Friday, February 10, 2012

The Dairy Diva

You might be wondering - how can a woman who's barely hanging on to breastfeeding by a thread can so loudly proclaim herself a Dairy Diva.  Well, here's my story.

In May of 2010 I married the man of my dreams on the happiest day of my life.  We knew we wanted children, and within a year we had conceived a precious baby boy who was born in October 2011.  During my pregnancy I spent allot of time reading about babies and thinking about what motherhood meant to me.  I made the decision that I wanted to breastfeed my baby, for a variety of reasons.  I'll get into those reasons somewhere else.

Suffice it to say, breastfeeding was very important to me.  Unfortunately I had a breast reduction surgery in my early 20s and I knew that it had jeopardized my chances at breastfeeding.  At the time my surgeon had wisely ignored my pleas to completely remove the offensive mammaries and instead kept my girlish figure intact, and tried his best to do the same for my ability to nurse future children.  I started to research what it meant to breastfeed after a reduction (BFAR) and found a couple of resources - mostly bfar.org

I wasn't sure what would happen when my baby was born, but I knew I had to give it a try.  Unfortunately, in hindsight there is so much more I could have done to prepare, but that's a story for a different day.

Matters were only complicated when I began to have trouble in my pregnancy.  In the end I had such low amniotic fluid labor had to be induced when my baby was just over 34 weeks gestation.  I was lucky that he didn't spend long in the NICU and was returned to me really quickly.  Unfortunately he was early enough that it impacted our nursing relationship right off the bat.

I tried too hard to do things on my own, and I didn't find the right help (an awesome IBCLC!) until my little cutiebug was about 5 weeks along.  By that time my milk production was about 1 ounce a day (not a session, a whole day) and the baby was entirely refusing to nurse.

I am lucky I found help when I did because I was very close to giving up completely.  My LC happened to lead a support group that meets on most Tuesdays, sponsored by the hospital where I gave birth.  It's no cost to the participants and I joined up immediately.  With the help of those moms, the LC, and a ton of research I was able to figure out what I needed to do to have a happy and healthy nursing relationship with my baby on our own terms.

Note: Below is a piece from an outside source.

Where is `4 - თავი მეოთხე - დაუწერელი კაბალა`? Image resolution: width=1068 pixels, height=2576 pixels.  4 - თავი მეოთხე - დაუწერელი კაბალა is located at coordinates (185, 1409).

Half of my son's milk comes from me.  The rest has to be supplemented.  Some of his supplement is formula, but very little due to some of the wonderful angel-donors I have found.   

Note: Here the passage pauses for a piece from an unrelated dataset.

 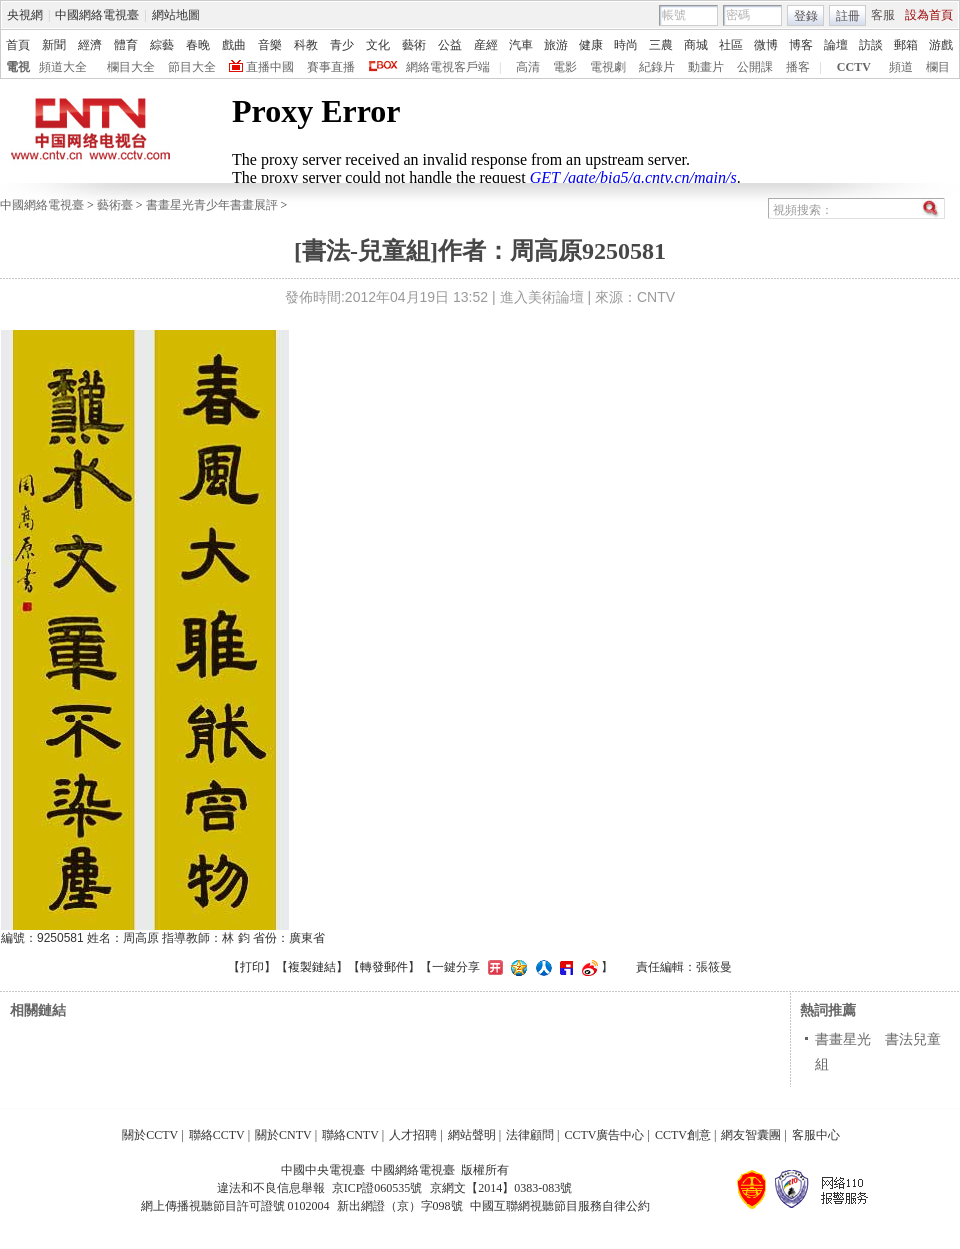 What do you see at coordinates (414, 45) in the screenshot?
I see `藝術` at bounding box center [414, 45].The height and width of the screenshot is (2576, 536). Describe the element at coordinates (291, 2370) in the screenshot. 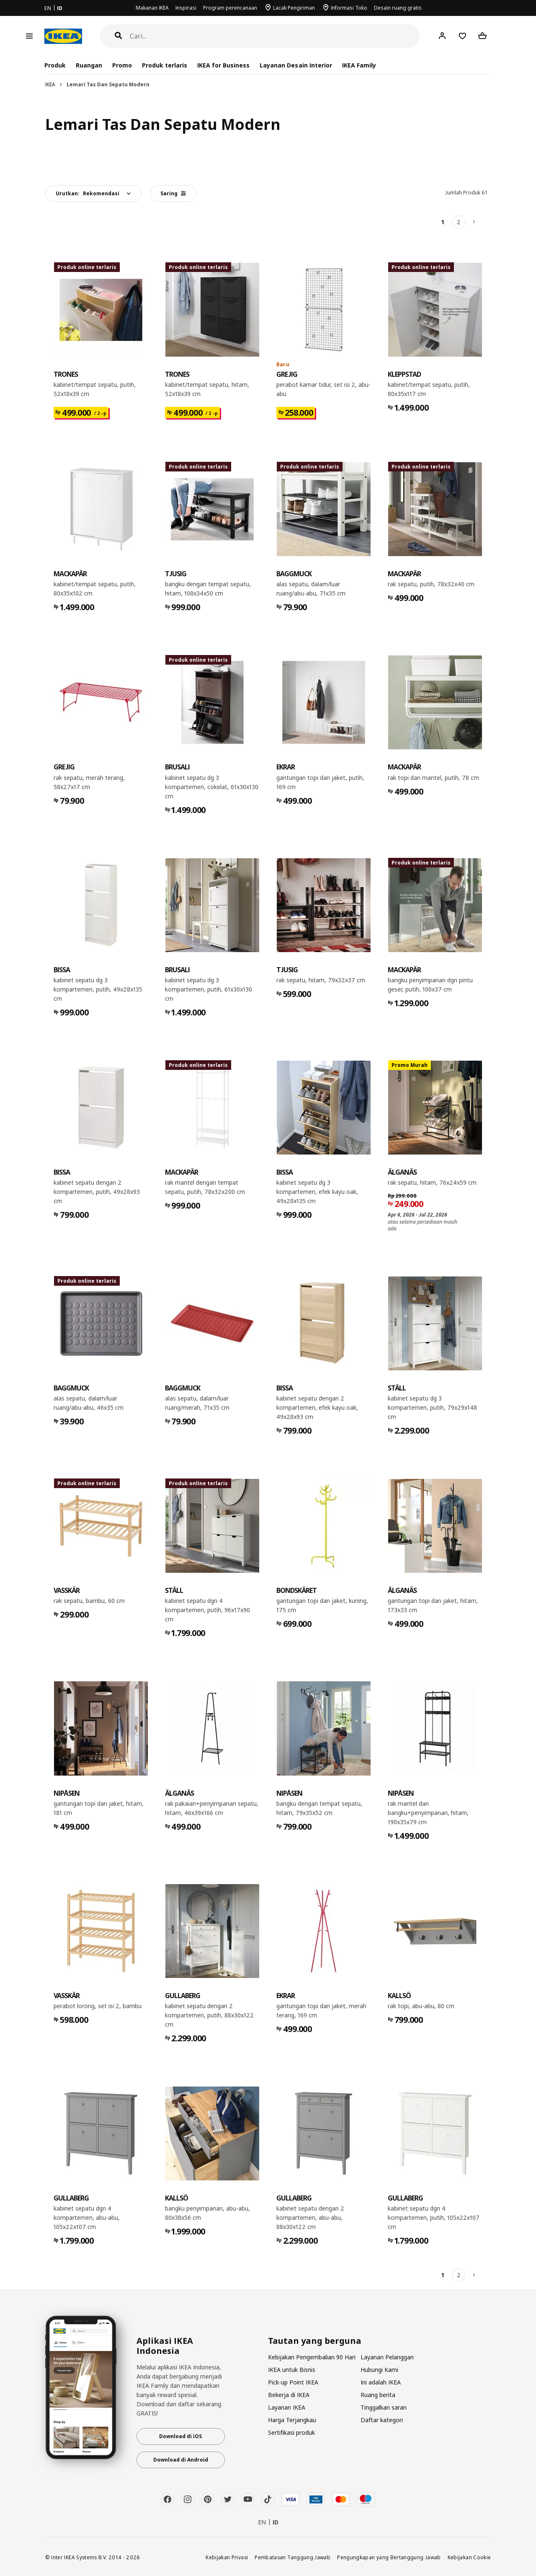

I see `IKEA untuk Bisnis` at that location.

I have been told that I would never be able to nurse.  I've been told to give up.  I've also been pulled along, pushed along, and carried through by many supportive moms who understood and admired my drive to provide this for my son.  I've used several kinds of supplement, different methods of supplementing, nipple shields, nipple shells, nipple extractors, every galacatgogue known to man, every lactogenic food I can find, and more.  I have spent hours a day working on maintaining what little supply I can coax out of myself for my son.

My baby and I have survived against the odds - low supply, breast surgery, nipple damage, internal scarring, a preemie baby who couldn't latch, early supplementation, early bottle exposure, and more.  We have not only survived it, we have thrived in the face of it.  I've worked hard and I am proud of it.  I am a dairy diva!